=== Task prompt ===
Examine each line of the data. Copy the line if it includes the word "Tinggi".

=== Entries provided ===
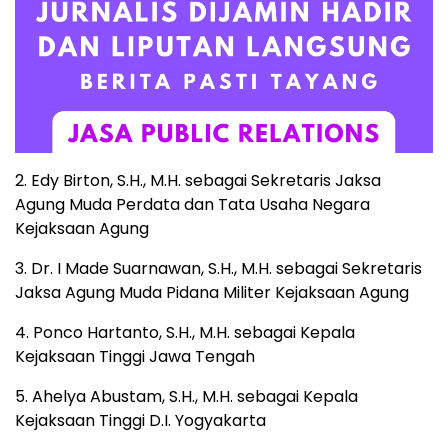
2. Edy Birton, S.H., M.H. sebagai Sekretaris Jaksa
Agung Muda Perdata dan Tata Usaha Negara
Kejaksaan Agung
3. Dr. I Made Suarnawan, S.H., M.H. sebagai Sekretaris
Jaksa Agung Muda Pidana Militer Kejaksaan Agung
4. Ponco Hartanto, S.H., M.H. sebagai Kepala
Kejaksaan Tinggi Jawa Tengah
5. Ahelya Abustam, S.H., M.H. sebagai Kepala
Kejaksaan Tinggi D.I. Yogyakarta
==
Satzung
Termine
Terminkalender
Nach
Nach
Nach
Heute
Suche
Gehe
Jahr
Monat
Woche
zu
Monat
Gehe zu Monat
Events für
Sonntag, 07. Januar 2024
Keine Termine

=== Response ===
Kejaksaan Tinggi Jawa Tengah
Kejaksaan Tinggi D.I. Yogyakarta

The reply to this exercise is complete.